Cell-free biology is exceptionally robust. We now know that cell-free systems can be “freeze-dried” into stable, paper strips that can be deployed, room temperature, in the same way a pregnancy test can. Additionally, unlike with cells that can grow and contaminate the environment, cell-free systems are dead and cannot replicate, mitigating concerns about the release of genetically modified organisms.

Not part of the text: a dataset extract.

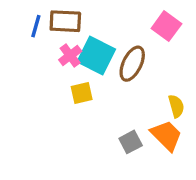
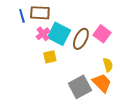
blue line: (36, 26) -> (22, 16), turned -32
pink square: (166, 26) -> (102, 34), moved
gray square: (131, 142) -> (80, 87), size x1.6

It is this intriguing feature that has been studied by groups as a way to sense biological threats without the use of expensive equipment. These can detect threats to health like Zika. In the future, one can imagine cell-free systems made in this way playing a critical role in the personal health revolution, where cell-free biology can be used to sense issues in your genomic information by functionalizing the activity of genes in real-time for your doctor. A variation of this already exists, where cell-free biology is being used to manufacture medicines “on-demand.” A freeze-dried cell-free system and an envelope of instructions can allow those in resource limited environments (places without power, or even space) to produce things on the personal-use scale that otherwise would require resource-intensive factories.

Finding Stuff

As a physician-scientist, the ability of cell-free biology to mine molecules from nature excites me the most, and drives the mission of Tierra Biosciences (formerly Synvitrobio), the company I lead. The most important compounds we use as a society are produced by the plants and microbes that surround us — things from the mundane, like caffeine, to things as important as penicillin to treat disease and pesticides to protect crops. However, we’ve been finding fewer and fewer molecules, leading to crises such as antibiotic resistance. In the US every year, at least 23,000 people die from infections we used to be able to treat.

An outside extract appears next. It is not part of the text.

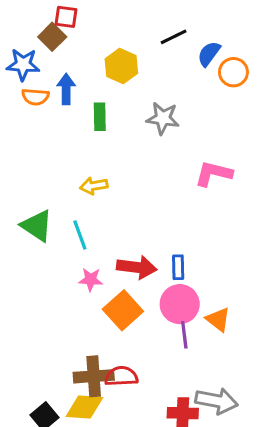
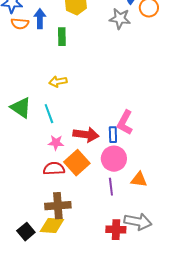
gray star: (163, 118) -> (120, 19), moved
pink L-shape: (213, 174) -> (125, 123), moved, turned -75
orange triangle: (218, 319) -> (139, 180), moved, turned -30
purple line: (184, 335) -> (111, 187), moved
red semicircle: (121, 376) -> (54, 169), moved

The diversity on our planet, however, is vast, an estimated 1 trillion unique species, each with the capacity to produce new antibiotics and other molecules. However, we have only scratched the surface of this diversity. As biologists, we routinely work with only 10 species, and the vast majority of the others (99.999999%) we cannot grow. If we can unlock this diversity, can we unlock a new golden era of identifying natural products?

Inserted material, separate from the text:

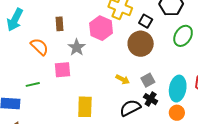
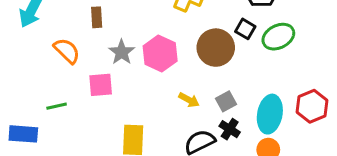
black square: (146, 21) -> (245, 29), moved
pink hexagon: (101, 28) -> (160, 54), moved
green ellipse: (183, 36) -> (278, 37), turned 30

To me, it is exciting that the instructions for making all of the new molecules already exist. They are just encoded in a “treasure-map” that needs to be followed — DNA. Microbes use their own DNA to determine what molecules to make in order to survive in their environments. Given advances in next-generation sequencing, we now know much of this DNA, and almost all of it, including that found on New York City subways, remains uncharacterized. Here is where I think cell-free biology shines, as a tool to rapidly search this DNA for molecules. Utilizing the hyper-throughput property of cell-free biology, at Tierra we’re looking to build a search engine of sorts, that can screen through this DNA and effectively functionalize it to make molecules that nature has evolved but that we have not yet found. We envision a new golden era of natural products, that will bring new antibiotics, therapeutics, and other molecules to market.

With so many avenues of cell-free biology being developed and more future applications yet unknown, it is an exciting time to work in this field. I believe in cell-free biology because it is fundamental to our future. As the field grows, I have been thrilled to see growing numbers of cell-free enthusiasts at conferences and workshops sharing their research. We are starting to see dedicated funding from federal agencies ranging from the Departments of Defense to the Department of Energy to explore its potential. Continued government funding of this area, especially in areas of basic science and health, is critical for cell-free biology to reach its full potential.

Thanks to Zach for the primer, and best of luck to the Tierra team — they’re on a roll recently and it’s exciting to see what’s next.